Dooderoo - Wednesday, September 18, 2013 - link
"The AES and SHA1 gains are a direct result of the new cryptographic instructions that are a part of ARMv8. The AES test in particular shows nearly an order of magnitude performance improvement".Your comment: "in reality the encryption workloads are handled in a fundamentally different way in the two modes [...] a mixed bad into one falsely advertising performance gains attributed to 64bit execution and not to the hardware implementations as it should"
Maybe actually read the article?
"The FP chart also shows no miracles, wider SIMD units result in almost 2x the score in few tests, nothing much in the rest"
Exclude those test and you're still looking at 30% improvement. 30% increase in performance from a recompile counts at "nothing much" in what world?
ddriver - Wednesday, September 18, 2013 - link
My point was encryption results should not have been included in the chart and presented as "benefits of 64bit execution mode" because they aren't.Also those 30% can easily be attributed to other incremental upgrades to the chip, like faster memory subsystem, better prefetchers and whatnot.

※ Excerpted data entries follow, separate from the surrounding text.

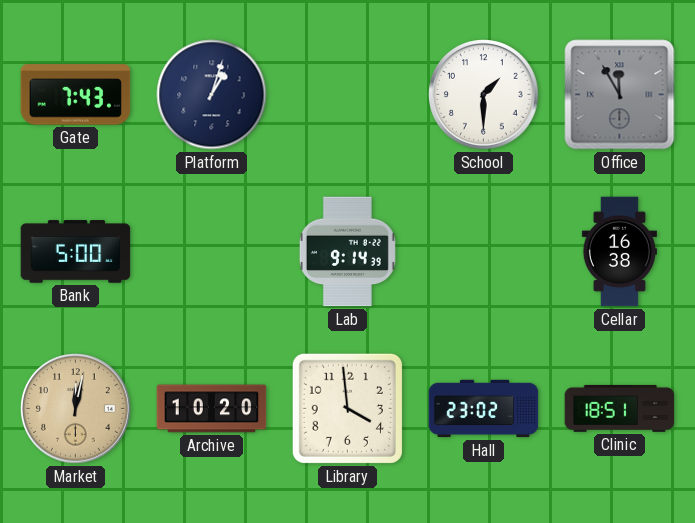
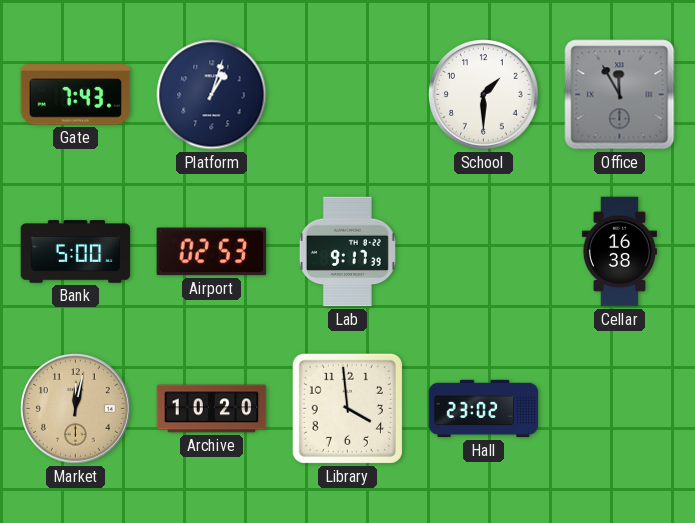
Airport: none -> 02:53
Lab: 9:14 -> 9:17
Clinic: 18:51 -> none
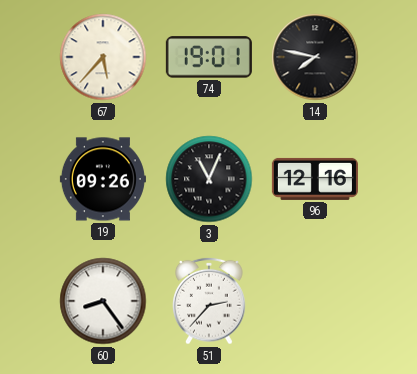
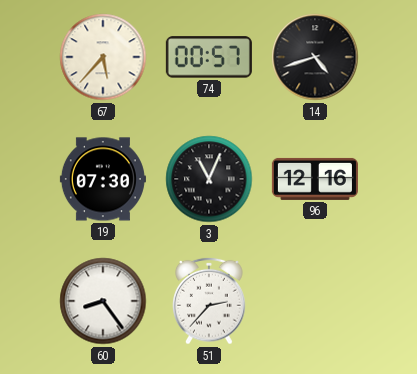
74: 19:01 -> 00:57
14: 7:47 -> 4:42
19: 09:26 -> 07:30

Not necessarily 64bit execution, I've been using HPC software for years and despite the fact x64 came with double the registers, I did not experience any significant increase in the workloads I use daily - 3D rendering, audio and video processing and multiphysics simulations. The sole benefit of 64bit I've seen professionally is due to the extra ram I can put into the machine, making tasks which require a lot of ram WAY FASTER, sometimes 10s even 100s times faster because of the avoided swapping.
Furthermore, I will no longer address technically unsubstantiated comments, in order to avoid spamming all over the comment space.
Dooderoo - Wednesday, September 18, 2013 - link
"Furthermore, I will no longer address technically unsubstantiated comments, in order to avoid spamming all over the comment space."Man, you give up too easily.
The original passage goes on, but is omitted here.